__Exercise requirements__
What is needed is an exact copy of the records below, with the pictures left out.

__Saved data entries__
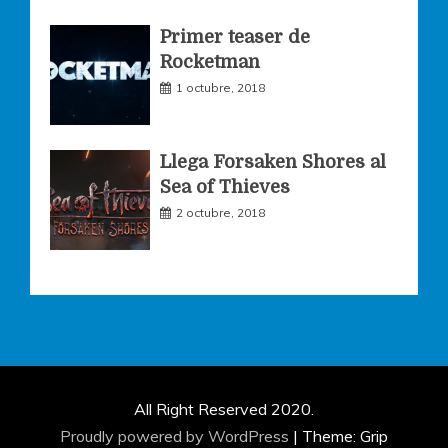
Primer teaser de
Rocketman
1 octubre, 2018
Llega Forsaken Shores al
Sea of Thieves
2 octubre, 2018
All Right Reserved 2020.
Proudly powered by WordPress
|
Theme: Grip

__Solution for this problem__
Primer teaser de
Rocketman
1 octubre, 2018
Llega Forsaken Shores al
Sea of Thieves
2 octubre, 2018
All Right Reserved 2020.
Proudly powered by WordPress
|
Theme: Grip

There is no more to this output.